In a program, all occurrences of a constructor, an f-function or a g-function must have the same arity.
Note that if a constructor is a zero-arity one the parentheses can be omitted:
B() and B are equivalent.
In the following program, the g-function Append appends 2 lists, and
the f-function Append3 appends 3 lists.
append(Nil, vs) = vs;
append(Cons(u, us), vs) = Cons(u, append(us, vs));
append3(xs, ys, zs) = append(append(xs, ys), zs);
Supposing that the natural numbers are represented in unary system
(Z represents zero, and S(n) the number n+1), the function eq
tests numbers for equality.
eq(Z, y) = eqZ(y);
eq(S(x), y) = eqS(y, x);
eqZ(Z) = True;
eqZ(S(x)) = False;
eqS(Z, x) = False;
eqS(S(y), x) = eq(x, y);
Note that SLL doesn’t allow rules like
eq(S(x), S(y)) = eq(x, y);
The following program defines the function member(x, ys) that
tests that the number x appears in the list ys.
eq(Z, y) = eqZ(y);
eq(S(x), y) = eqS(y, x);
eqZ(Z) = True;
eqZ(S(x)) = False;
eqS(Z, x) = False;
eqS(S(y), x) = eq(x, y);
null(Nil) = True;
null(Cons(x, xs)) = False;
head(Cons(x, xs)) = x;
tail(Cons(x, xs)) = xs;
if(True, x, y) = x;
if(False, x, y) = y;
not(x) = if(x, False, True);
or(x, y) = if(x, True, y);
and(x, y) = if(x, y, False);
member(x, list) = and(not(null(list)), or(eq(x, head(list)), member(x, tail(list))));
As strange as it may seem, a program is allowed to contain calls to undefined functions, on condition that all calls to an undefined function have the same arity.
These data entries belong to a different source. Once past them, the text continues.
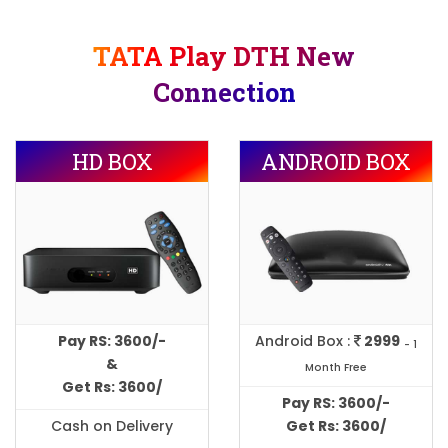
TATA Play DTH New
Connection
HD BOX
ANDROID BOX
Pay RS: 3600/-
Android Box :
2999
- 1
&
Month Free
Get Rs: 3600/
Pay RS: 3600/-
Cash on Delivery
Get Rs: 3600/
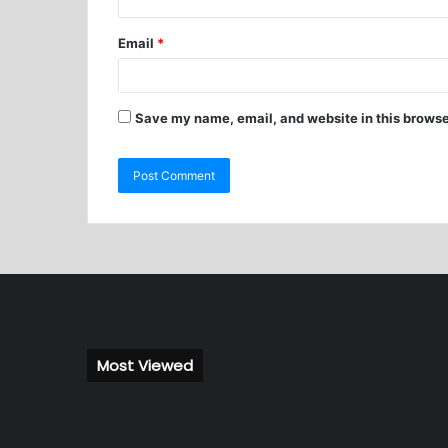
Email
*
Save my name, email, and website in this browse
Most Viewed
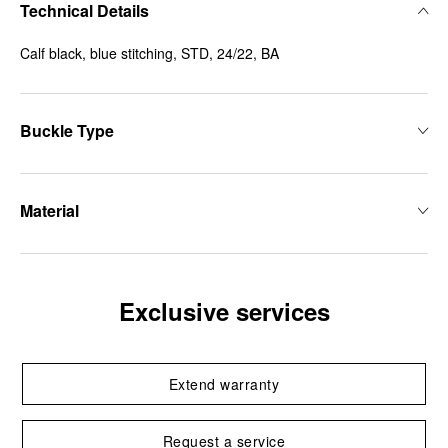
Technical Details
Calf black, blue stitching, STD, 24/22, BA
Buckle Type
Material
Exclusive services
Extend warranty
Request a service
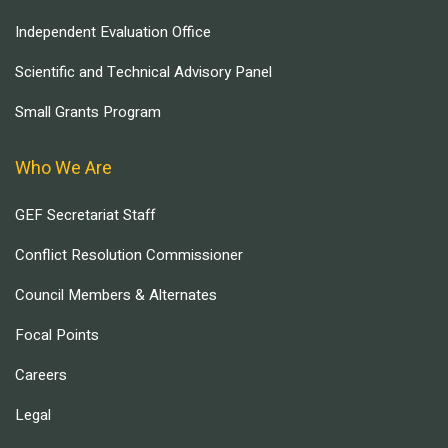
Independent Evaluation Office
Scientific and Technical Advisory Panel
Small Grants Program
Who We Are
GEF Secretariat Staff
Conflict Resolution Commissioner
Council Members & Alternates
Focal Points
Careers
Legal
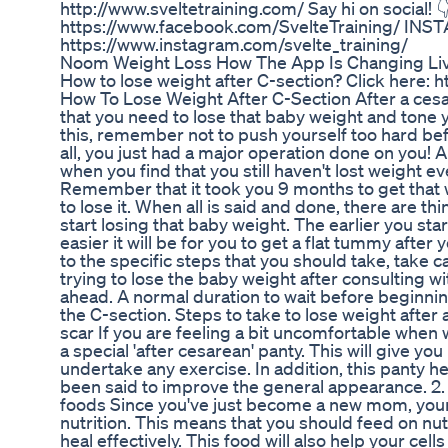
http://www.sveltetraining.com/ Say hi on social!
https://www.facebook.com/SvelteTraining/ IN
https://www.instagram.com/svelte_training/
Noom Weight Loss How The App Is Changing Li
How to lose weight after C-section? Click here:
How To Lose Weight After C-Section After a cesare
that you need to lose that baby weight and tone 
this, remember not to push yourself too hard bef
all, you just had a major operation done on you! A
when you find that you still haven't lost weight e
Remember that it took you 9 months to get that w
to lose it. When all is said and done, there are th
start losing that baby weight. The earlier you st
easier it will be for you to get a flat tummy after
to the specific steps that you should take, take ca
trying to lose the baby weight after consulting w
ahead. A normal duration to wait before beginnin
the C-section. Steps to take to lose weight after 
scar If you are feeling a bit uncomfortable when w
a special 'after cesarean' panty. This will give 
undertake any exercise. In addition, this panty h
been said to improve the general appearance. 2. 
foods Since you've just become a new mom, you
nutrition. This means that you should feed on nutr
heal effectively. This food will also help your cell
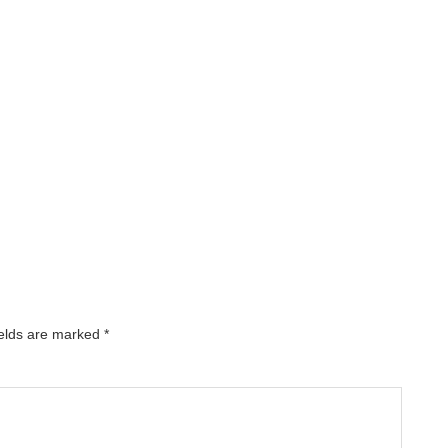
ields are marked
*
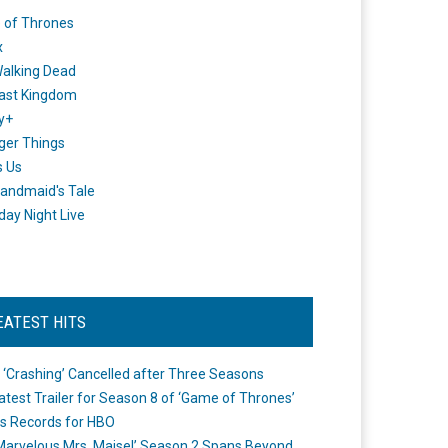
 of Thrones
x
alking Dead
ast Kingdom
y+
ger Things
s Us
andmaid's Tale
day Night Live
EATEST HITS
 ‘Crashing’ Cancelled after Three Seasons
atest Trailer for Season 8 of ‘Game of Thrones’
s Records for HBO
Marvelous Mrs. Maisel’ Season 2 Spans Beyond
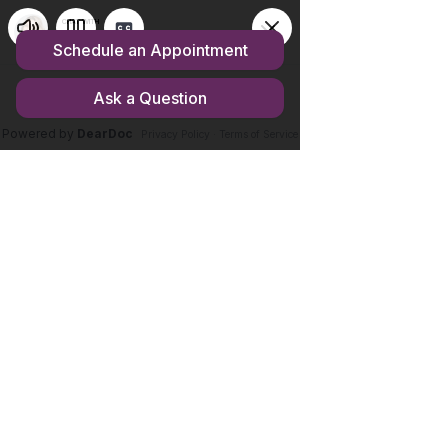
Store homepage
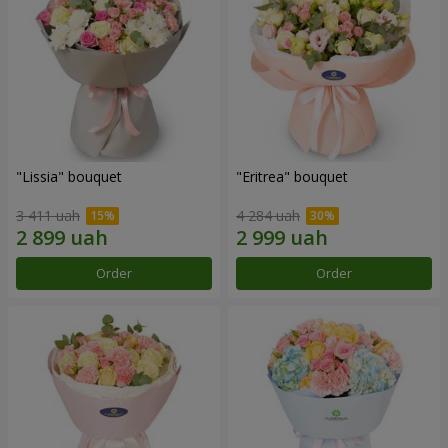
"Lissia" bouquet
"Eritrea" bouquet
3 411 uah
4 284 uah
Order
Order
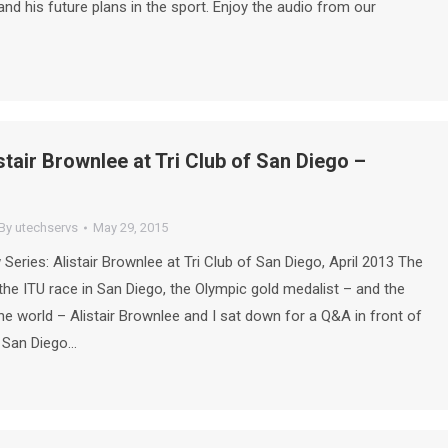
 and his future plans in the sport. Enjoy the audio from our
stair Brownlee at Tri Club of San Diego –
By
utechservs
May 29, 2015
 Series: Alistair Brownlee at Tri Club of San Diego, April 2013 The
the ITU race in San Diego, the Olympic gold medalist – and the
 the world – Alistair Brownlee and I sat down for a Q&A in front of
f San Diego…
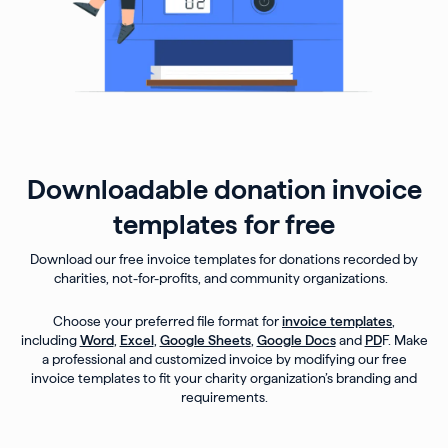
Downloadable donation invoice
templates for free
Download our free invoice templates for donations recorded by
charities, not-for-profits, and community organizations.
Choose your preferred file format for
invoice templates
,
including
Word
,
Excel
,
Google Sheets
,
Google Docs
and
PD
F. Make
a professional and customized invoice by modifying our free
invoice templates to fit your charity organization’s branding and
requirements.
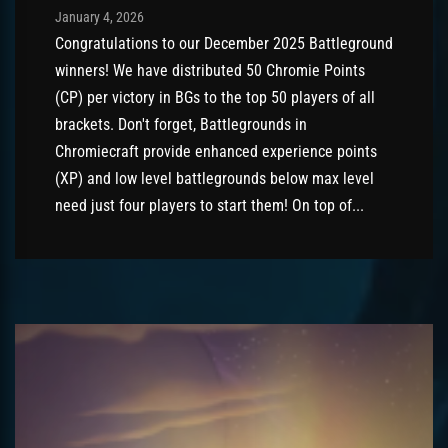
Post has published by
January 4, 2026
AmrxFlash
January 4, 2026
Congratulations to our December 2025 Battleground
winners! We have distributed 50 Chromie Points
(CP) per victory in BGs to the top 50 players of all
brackets. Don't forget, Battlegrounds in
Chromiecraft provide enhanced experience points
(XP) and low level battlegrounds below max level
need just four players to start them! On top of...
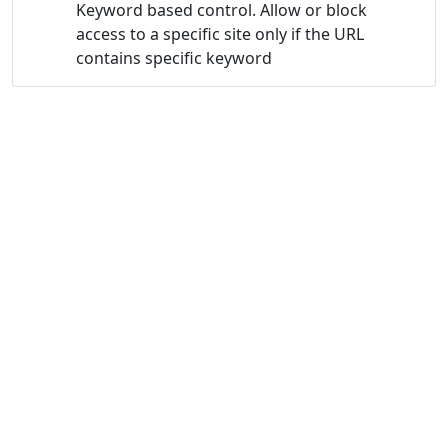
Keyword based control. Allow or block
access to a specific site only if the URL
contains specific keyword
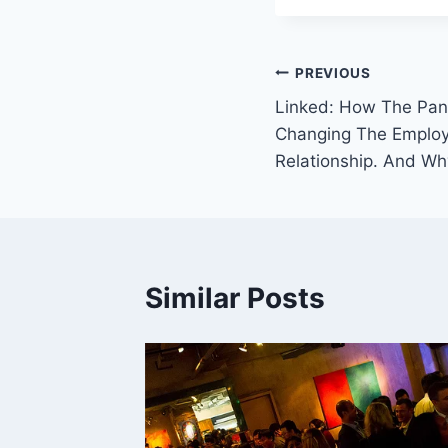
Post
PREVIOUS
Linked: How The Pan
navigation
Changing The Emplo
Relationship. And Wh
Similar Posts
What
sts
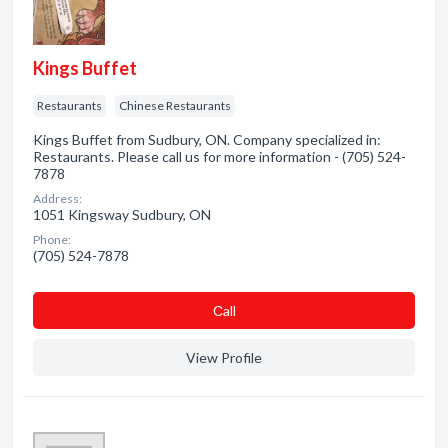
Kings Buffet
Restaurants
Chinese Restaurants
Kings Buffet from Sudbury, ON. Company specialized in:
Restaurants. Please call us for more information - (705) 524-
7878
Address:
1051 Kingsway Sudbury, ON
Phone:
(705) 524-7878
Сall
View Profile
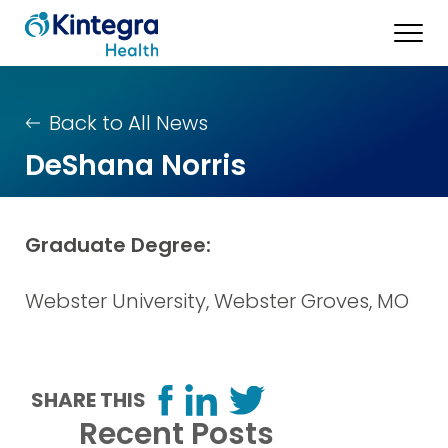
Back to All News
DeShana Norris
Graduate Degree:
Webster University, Webster Groves, MO
SHARE THIS
Recent Posts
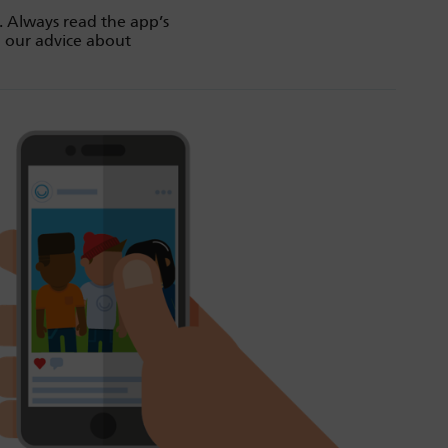
. Always read the app’s
d our advice about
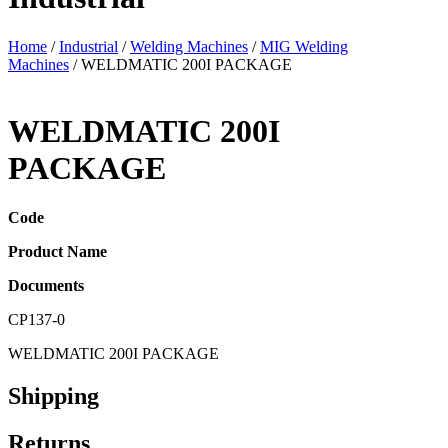
Home
/
Industrial
/
Welding Machines
/
MIG Welding
Machines
/ WELDMATIC 200I PACKAGE
WELDMATIC 200I
PACKAGE
Code
Product Name
Documents
CP137-0
WELDMATIC 200I PACKAGE
Shipping
Returns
Partial process tree may have a leaf with label g(C(...), ...), despite the
fact that there is no rule in the definition of g corresponding to c. This
means that an attempt to evaluate such a call would result in abnormal program
termination. However, since the semantics of the language is lazy, such a call
may never be evaluated.
For this reason spsc sometimes generates calls to g-functions whose domain is empty. Technically, a definition of such a function has zero rules.